3.7. Selenium reference solution at 1 g/l, off the shelf or prepared as follows: dissolve 1.4052 g SeO2 in a solution of HNO3 0.5 M, adjust at 1 l avec HNO3 0.5 M.
3.8. Selenium solution at 10 mg/l: place 1 ml of the reference solution at 1 g/l in a 100 ml graduated flask; add 5 ml of nitric acid at 65%; complete to volume with pure demineralised water for analysis
3.9. Selenium solution at 50 µg/l: place 0.5 ml of the selenium solution at 10 mg/l, 5 ml of nitric acid at 65% in a 100 ml graduated flask; complete to volume with pure demineralised water for analysis.
3.10. Set of calibration solutions: 0, 50, 100 and 150 μg/l of selenium.
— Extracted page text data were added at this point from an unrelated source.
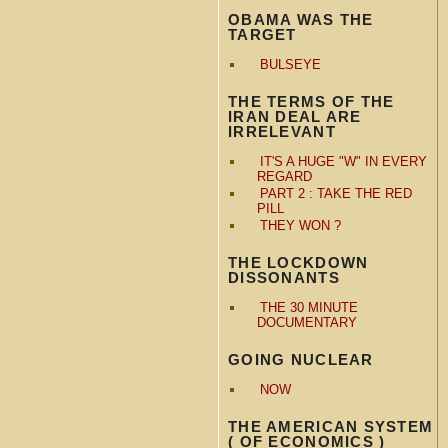
OBAMA WAS THE
TARGET
BULSEYE
THE TERMS OF THE
IRAN DEAL ARE
IRRELEVANT
IT'S A HUGE "W" IN EVERY
REGARD
PART 2 : TAKE THE RED
PILL
THEY WON ?
THE LOCKDOWN
DISSONANTS
THE 30 MINUTE
DOCUMENTARY
GOING NUCLEAR
NOW
THE AMERICAN SYSTEM
( OF ECONOMICS )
The automatic distributor cycle enables to perform this calibration on the platform from the selenium solution at 50 μg/l.
- Preparation of samples
Weigh with precision a test sample of 1 to 3 g in the graduated tube; add 5 ml of nitric acid at 65%; close with the screw cap; leave 12 hours at room temperature;
place the tube in a water bath at 90°C for 3 hours (the caps are unscrewed during the heating); allow to cool; adjust the volume to 20 ml with pure demineralised water for analysis.
- Determinations
Set up the calibration graph (absorbance depending on the concentration in µg/l of selenium); determine the concentration of selenium in the samples.
Calculate the concentration of selenium in the mineralisate, then in the samplein μg/kg.